Records to use>
++++++++++

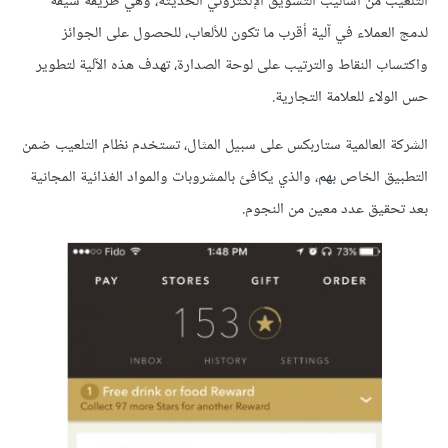
التلعيب من أساليب التسويق الإلكتروني الحديثة، وهي طريقة شيقة
لدمج العملاء في آلية أقرب ما تكون للألعاب، للحصول على الجوائز
واكتساب النقاط والترتيب على لوحة الصدارة، تهدف هذه الآلية لتطوير
حس الولاء للعلامة التجارية.
الشركة العالمية ستاربكس على سبيل المثال، تستخدم نظام التلعيب ضمن
التطبيق الخاص بهم، والذي يكافئ بالمشروبات والمواد الغذائية المجانية
بعد تحقيق عدد معين من النجوم.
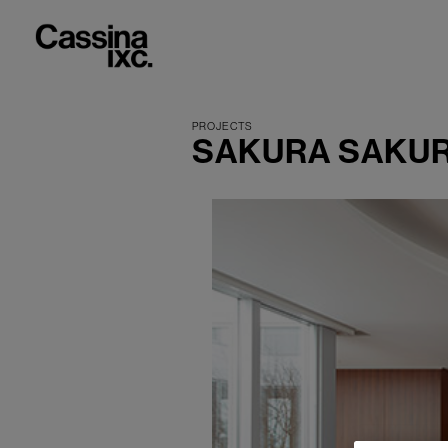
SAKURA SAKU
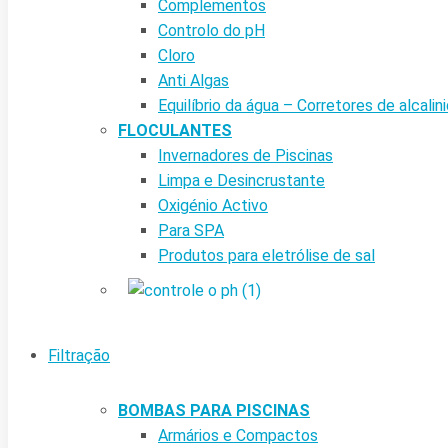
Complementos
Controlo do pH
Cloro
Anti Algas
Equilíbrio da água – Corretores de alcalin
FLOCULANTES
Invernadores de Piscinas
Limpa e Desincrustante
Oxigénio Activo
Para SPA
Produtos para eletrólise de sal
Filtração
BOMBAS PARA PISCINAS
Armários e Compactos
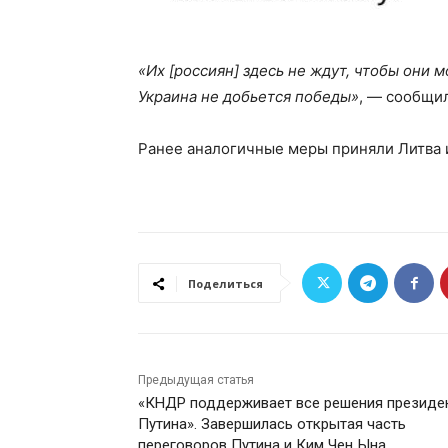
«Их [россиян] здесь не ждут, чтобы они 
Украина не добьется победы»
, — сообщи
Ранее аналогичные меры приняли Литва и
Поделиться
Предыдущая статья
«КНДР поддерживает все решения президе
Путина». Завершилась открытая часть
переговоров Путина и Ким Чен Ына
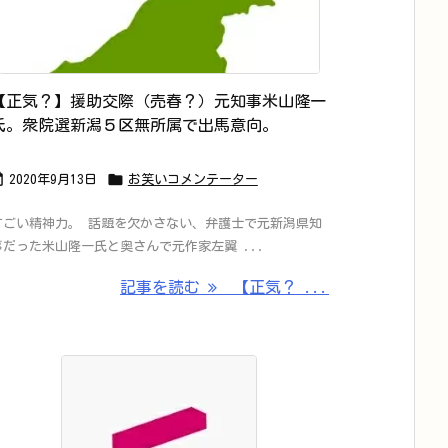
【正気？】援助交際（売春？）元知事米山隆一
氏。衆院選新潟５区無所属で出馬意向。


2020年9月13日
お笑いコメンテーター
すごい精神力。 話題を欠かさない、弁護士で元新潟県知
事だった米山隆一氏と奥さんで元作家左翼 ...
記事を読む
【正気？ ...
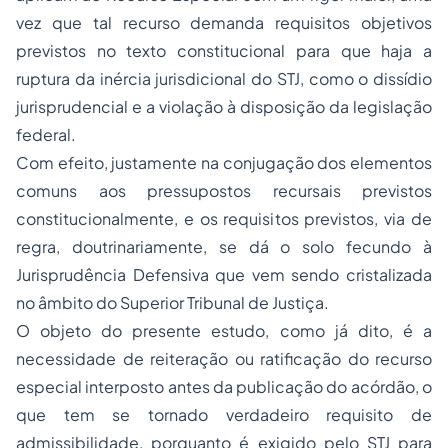
vez que tal recurso demanda requisitos objetivos
previstos no texto constitucional para que haja a
ruptura da inércia jurisdicional do STJ, como o dissídio
jurisprudencial e a violação à disposição da legislação
federal.
Com efeito, justamente na conjugação dos elementos
comuns aos pressupostos recursais previstos
constitucionalmente, e os requisitos previstos, via de
regra, doutrinariamente, se dá o solo fecundo à
Jurisprudência Defensiva
que vem sendo cristalizada
no âmbito do Superior Tribunal de Justiça.
O objeto do presente estudo, como já dito, é a
necessidade de reiteração ou ratificação do recurso
especial interposto antes da publicação do acórdão, o
que tem se tornado verdadeiro requisito de
admissibilidade, porquanto é exigido pelo STJ para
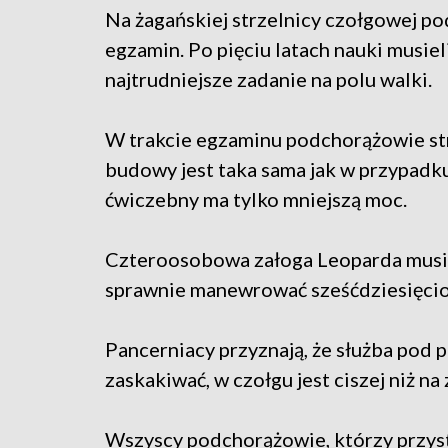
Na żagańskiej strzelnicy czołgowej p
egzamin. Po pięciu latach nauki musie
najtrudniejsze zadanie na polu walki.
W trakcie egzaminu podchorążowie strz
budowy jest taka sama jak w przypadk
ćwiczebny ma tylko mniejszą moc.
Czteroosobowa załoga Leoparda musi p
sprawnie manewrować sześćdziesięciot
Pancerniacy przyznają, że służba pod 
zaskakiwać, w czołgu jest ciszej niż na 
Wszyscy podchorążowie, którzy przystą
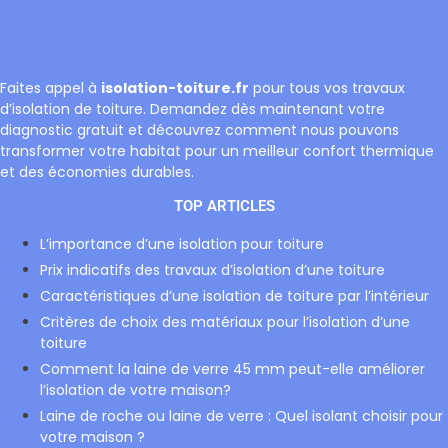
Faites appel à
isolation-toiture.fr
pour tous vos travaux
d’isolation de toiture. Demandez dès maintenant votre
diagnostic gratuit et découvrez comment nous pouvons
transformer votre habitat pour un meilleur confort thermique
et des économies durables.
TOP ARTICLES
L’importance d’une isolation pour toiture
Prix indicatifs des travaux d’isolation d’une toiture
Caractéristiques d’une isolation de toiture par l’intérieur
Critères de choix des matériaux pour l’isolation d’une
toiture
Comment la laine de verre 45 mm peut-elle améliorer
l’isolation de votre maison?
Laine de roche ou laine de verre : Quel isolant choisir pour
votre maison ?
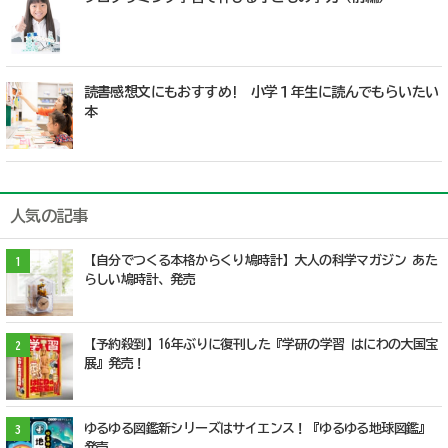
読書感想文にもおすすめ! 小学１年生に読んでもらいたい
本
人気の記事
【自分でつくる本格からくり鳩時計】大人の科学マガジン あた
1
らしい鳩時計、発売
【予約殺到】16年ぶりに復刊した『学研の学習 はにわの大国宝
2
展』発売！
ゆるゆる図鑑新シリーズはサイエンス！『ゆるゆる地球図鑑』
3
発売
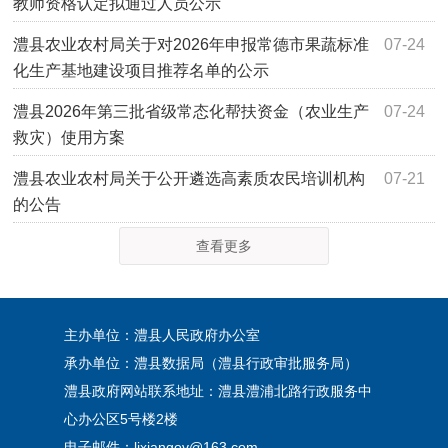
教师资格认定拟通过人员公示
澧县农业农村局关于对2026年申报常德市果蔬标准
07-24
化生产基地建设项目推荐名单的公示
澧县2026年第三批省级常态化帮扶资金（农业生产
07-24
救灾）使用方案
澧县农业农村局关于公开遴选高素质农民培训机构
07-21
的公告
查看更多
主办单位：澧县人民政府办公室
承办单位：澧县数据局（澧县行政审批服务局）
澧县政府网站联系地址：澧县澧浦北路行政服务中
心办公区5号楼2楼
电子邮件：lixiangov@163.com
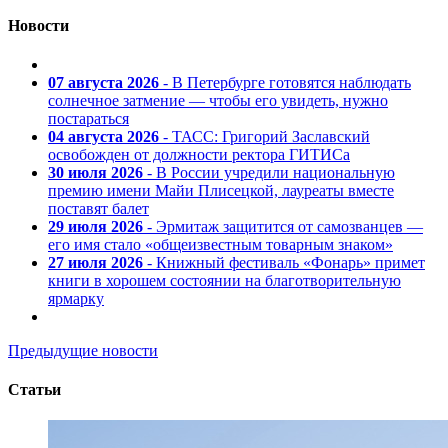
Новости
07 августа 2026
- В Петербурге готовятся наблюдать
солнечное затмение — чтобы его увидеть, нужно
постараться
04 августа 2026
- ТАСС: Григорий Заславский
освобожден от должности ректора ГИТИСа
30 июля 2026
- В России учредили национальную
премию имени Майи Плисецкой, лауреаты вместе
поставят балет
29 июля 2026
- Эрмитаж защитится от самозванцев —
его имя стало «общеизвестным товарным знаком»
27 июля 2026
- Книжный фестиваль «Фонарь» примет
книги в хорошем состоянии на благотворительную
ярмарку
Предыдущие новости
Статьи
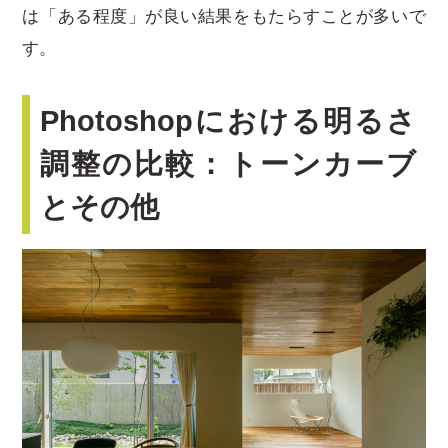
は「ある程度」が良い結果をもたらすことが多いで
す。
Photoshopにおける明るさ
調整の比較：トーンカーブ
とその他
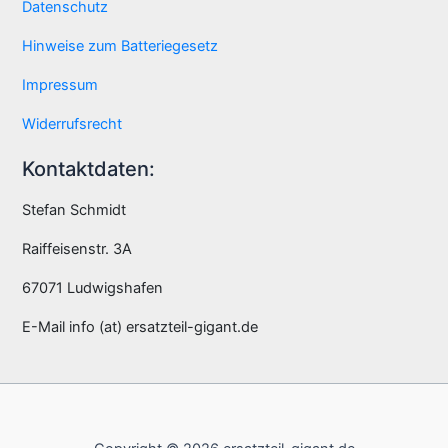
Datenschutz
Hinweise zum Batteriegesetz
Impressum
Widerrufsrecht
Kontaktdaten:
Stefan Schmidt
Raiffeisenstr. 3A
67071 Ludwigshafen
E-Mail info (at) ersatzteil-gigant.de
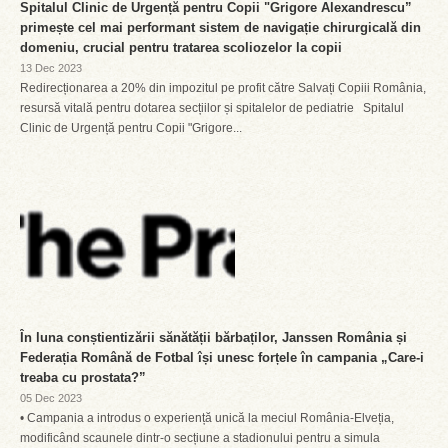
Spitalul Clinic de Urgență pentru Copii "Grigore Alexandrescu”
primește cel mai performant sistem de navigație chirurgicală din
domeniu, crucial pentru tratarea scoliozelor la copii
13 Dec 2023
Redirecționarea a 20% din impozitul pe profit către Salvați Copiii România,
resursă vitală pentru dotarea secțiilor și spitalelor de pediatrie Spitalul
Clinic de Urgență pentru Copii "Grigore...
În luna conștientizării sănătății bărbaților, Janssen România și
Federația Română de Fotbal își unesc forțele în campania „Care-i
treaba cu prostata?”
05 Dec 2023
• Campania a introdus o experiență unică la meciul România-Elveția,
modificând scaunele dintr-o secțiune a stadionului pentru a simula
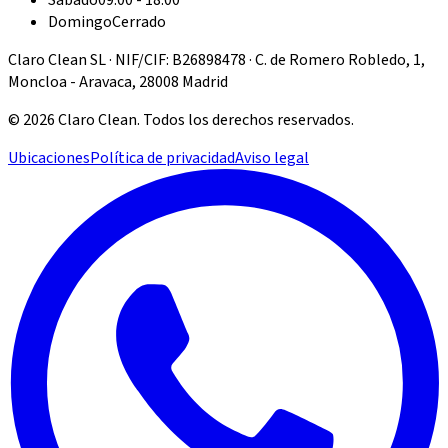
Domingo
Cerrado
Claro Clean SL · NIF/CIF: B26898478 · C. de Romero Robledo, 1,
Moncloa - Aravaca, 28008 Madrid
©
2026
Claro Clean
.
Todos los derechos reservados.
Ubicaciones
Política de privacidad
Aviso legal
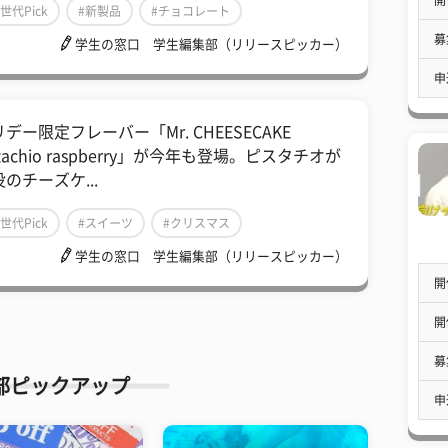
Z世代Pick
#新製品
#チョコレート
募
学生の窓口 学生編集部（リリースピッカー）
申
デー限定フレーバー「Mr. CHEESECAKE
stachio raspberry」が今年も登場。ピスタチオが
のチーズケ...
Z世代Pick
#スイーツ
#クリスマス
学生の窓口 学生編集部（リリースピッカー）
開
開
募
部ピックアップ
申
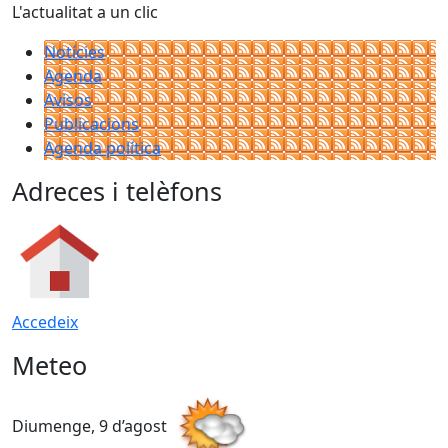
L'actualitat a un clic
Notícies
Agenda
Avisos
Publicacions
Agenda política
Adreces i telèfons
Accedeix
Meteo
Diumenge, 9 d’agost
D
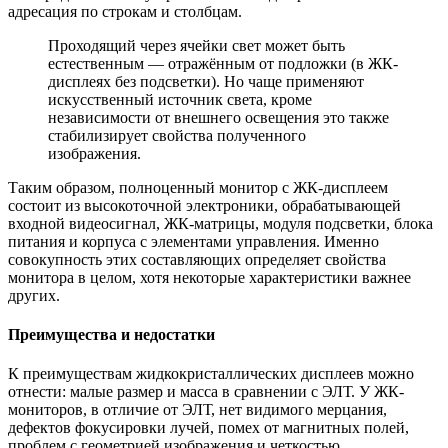
адресация по строкам и столбцам.
Проходящий через ячейки свет может быть
естественным — отражённым от подложки (в ЖК-
дисплеях без подсветки). Но чаще применяют
искусственный источник света, кроме
независимости от внешнего освещения это также
стабилизирует свойства полученного
изображения.
Таким образом, полноценный монитор с ЖК-дисплеем
состоит из высокоточной электроники, обрабатывающей
входной видеосигнал, ЖК-матрицы, модуля подсветки, блока
питания и корпуса с элементами управления. Именно
совокупность этих составляющих определяет свойства
монитора в целом, хотя некоторые характеристики важнее
других.
Преимущества и недостатки
К преимуществам жидкокристаллических дисплеев можно
отнести: малые размер и масса в сравнении с ЭЛТ. У ЖК-
мониторов, в отличие от ЭЛТ, нет видимого мерцания,
дефектов фокусировки лучей, помех от магнитных полей,
проблем с геометрией изображения и четкостью.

++++++++++

The job is to copy each line from the material above that holds the word "jest".

budowy jest taka sama jak w przypadk
zaskakiwać, w czołgu jest ciszej niż na 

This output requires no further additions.